El Tribunal Superior de Justicia ha reconocido que los temblores persistentes tras sufrir un ictus pueden constituir causa suficiente para conceder una incapacidad laboral. La resolución subraya que estas secuelas neurológicas, cuando limitan la capacidad funcional del trabajador, impiden el desempeño profesional en condiciones de normalidad y seguridad.

La sentencia pone el foco en el impacto práctico de los temblores post-ictus. No se trata únicamente de un síntoma clínico, sino de una alteración que afecta directamente a la coordinación, la precisión y la estabilidad. Según el tribunal, estos trastornos pueden dificultar acciones básicas como escribir, manipular objetos o ejecutar tareas que requieren control fino de los movimientos.

Limitaciones que van más allá del ámbito médico

El fallo judicial destaca que los temblores generan una pérdida de control motor que interfiere en actividades cotidianas esenciales dentro de numerosos entornos laborales. La afectación de la coordinación manual y la aparición de movimientos involuntarios comprometen la ejecución de tareas repetitivas, técnicas o de responsabilidad, incluso en profesiones alejadas del esfuerzo físico intenso.

TRIBUNAL SUPERIOR DE JUSTICIA DE CATALUNYA / Foto: Montse Giralt

La resolución también incide en la dimensión de seguridad. La inestabilidad derivada de estas secuelas puede impedir trabajar con garantías, especialmente en ocupaciones donde la precisión, la manipulación de herramientas o la movilidad resultan factores críticos. En este contexto, el tribunal considera que la capacidad laboral no puede evaluarse únicamente desde la posibilidad teórica de realizar funciones, sino desde su viabilidad real.

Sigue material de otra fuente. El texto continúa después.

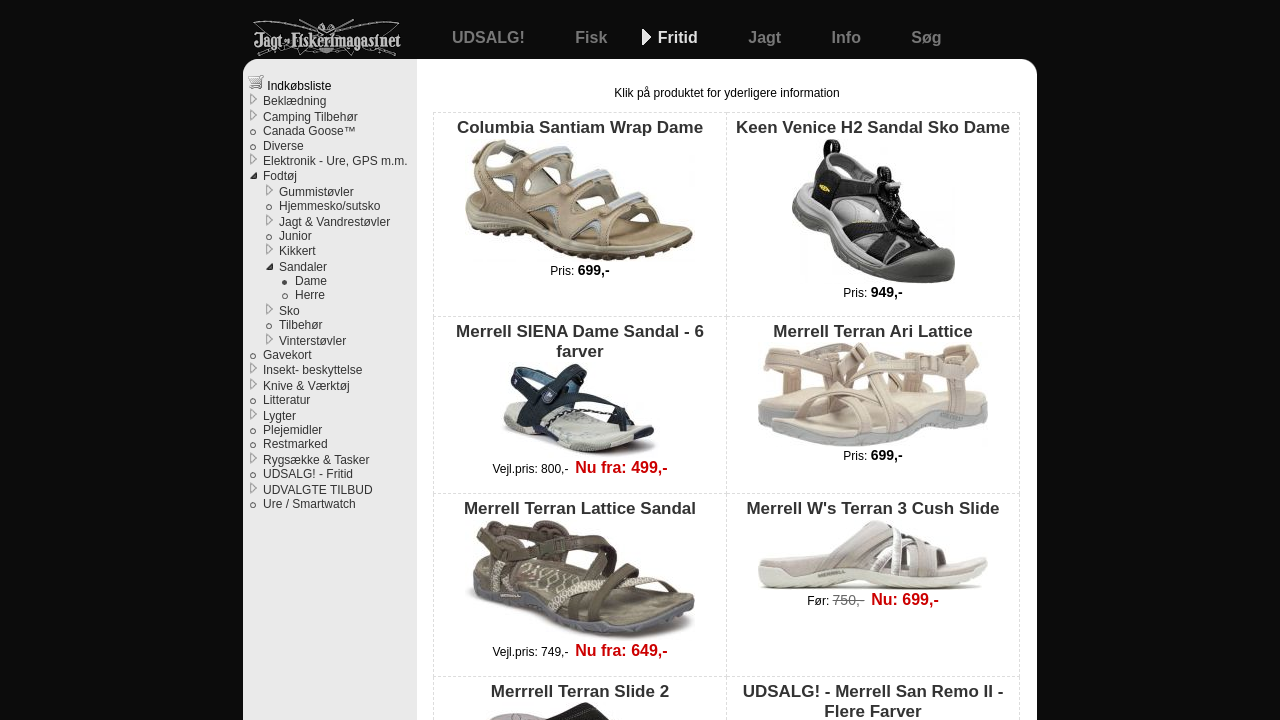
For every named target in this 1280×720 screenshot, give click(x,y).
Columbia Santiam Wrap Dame (580, 189)
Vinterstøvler (312, 341)
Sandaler (303, 267)
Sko (289, 311)
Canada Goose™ (309, 131)
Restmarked (295, 444)
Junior (295, 236)
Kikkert (297, 251)
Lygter (279, 416)
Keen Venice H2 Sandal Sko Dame (873, 200)
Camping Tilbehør (310, 117)
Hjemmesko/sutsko (329, 206)
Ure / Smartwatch (309, 504)
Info (849, 37)
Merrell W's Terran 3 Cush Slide (872, 544)
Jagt (766, 37)
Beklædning (294, 101)
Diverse (283, 146)
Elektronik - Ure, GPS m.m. (335, 161)
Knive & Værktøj (306, 386)
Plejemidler (292, 430)
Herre (310, 295)
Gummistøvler (316, 192)
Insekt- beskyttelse (312, 370)
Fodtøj (280, 176)
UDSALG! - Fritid (308, 474)
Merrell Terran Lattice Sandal (580, 569)
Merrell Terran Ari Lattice (873, 384)
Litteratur (286, 400)
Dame (311, 281)
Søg (926, 37)
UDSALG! (490, 37)
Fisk (593, 37)
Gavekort (287, 355)
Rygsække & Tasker (316, 460)
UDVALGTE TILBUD (318, 490)
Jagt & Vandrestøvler (334, 222)
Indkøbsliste (289, 83)
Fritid (680, 37)
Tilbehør (301, 325)
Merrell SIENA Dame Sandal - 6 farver (580, 390)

Entre las consecuencias funcionales señaladas habitualmente en este tipo de casos figuran la pérdida de precisión manual, la dificultad para mantener el equilibrio, la fatiga intensa y la imposibilidad de sostener ritmos de trabajo constantes. Estas limitaciones alteran de forma directa la autonomía profesional del afectado.

Cuando los temblores pueden justificar la incapacidad

El elemento determinante en la valoración jurídica es el carácter permanente y limitante de las secuelas. Cuando los temblores derivados del ictus no presentan mejoría significativa y restringen de manera objetiva la actividad laboral, los tribunales pueden apreciar la existencia de una situación invalidante. La doctrina judicial recuerda que la incapacidad no se vincula exclusivamente a trabajos físicamente exigentes. Las alteraciones neurológicas que comprometen la precisión, la coordinación o la estabilidad pueden resultar incompatibles con múltiples profesiones, incluidas aquellas de naturaleza administrativa o técnica.

Este tipo de resoluciones refuerza un criterio cada vez más consolidado en la jurisprudencia social, ya que las secuelas neurológicas deben evaluarse por su impacto funcional real. No es la enfermedad en sí, sino sus efectos sobre la capacidad de trabajo, lo que determina el reconocimiento de la incapacidad laboral.